Summer in the city: Yesterday was the Siren Festival at Coney Island, and though there were a few bands I would have like to have seen, it was too damn hot to join the indie-themed masses gathered on the blacktop drinking warm beer and complaining about how damn hot it was. So a couple of friends and I decided to show our local stripes and hop the free Ikea ferry (awesome) to Red Hook (awesome), where we unhesitatingly bypassed the superstore and headed to the ballfields. To play ball, you ask? Hell no. For a Latin feast, natch.
Yesterday was opening day of the Red Hook Ballfield Food Vendors summer season, and it was phenomenal. Heaven is the innumerable vendors hawking ethnic variations of the pork-beans-cornmeal trifecta. There were Ecuadoreans selling pickled cabbage enchiladas, Salvadoreans papusas and plantains, Mexicans tacos and huaraches, and Colombians seeking revenge by sending their gringo customers away with plates loaded with enough steak and sausage to ensure an early death. There was corn on a stick and smoothies and horchata and fried sweet bean and plaintain donuts. There was Ballantine's in a brown paper bag sipped through a straw.
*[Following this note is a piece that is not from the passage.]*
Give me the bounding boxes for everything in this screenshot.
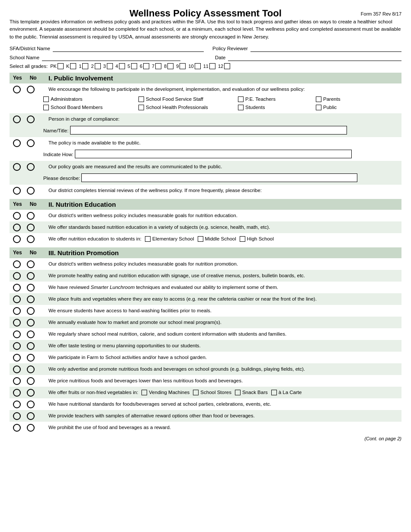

And though there were times when, due to the deliberate pace of our Latin friends getting in line seemed akin to stepping into a Beckett novel, by and large everybody who had trekked to the Brooklyn hinterlands understood that their patience would be handsomely rewarded.
Word to the wise: you don't go to Red Hook just to pick up a taco or two and be on your way. This is a full day's worth of waiting and eating, and strategy is required if you're going to maximize your time. I would suggest beginning at the southernmost vendor, which yesterday was occupied by the Colombians, and ordering something to munch on while you get in line for the next vendor. Repeating this tactic 5 or 6 times will take 3 or 4 hours, but will result in a comprehensive tour of Central and South American street cuisine. If you need to there is plenty of shade in which to lay down and take a nap; alternatively, you could pop into the Ikea and pay penitence for your gluttony by walking the either delightfully confusing or maddeningly deceptive aisles which are themselves reminiscent of Managua.
Oh, and if you're keeping track: This is why I'm awesome.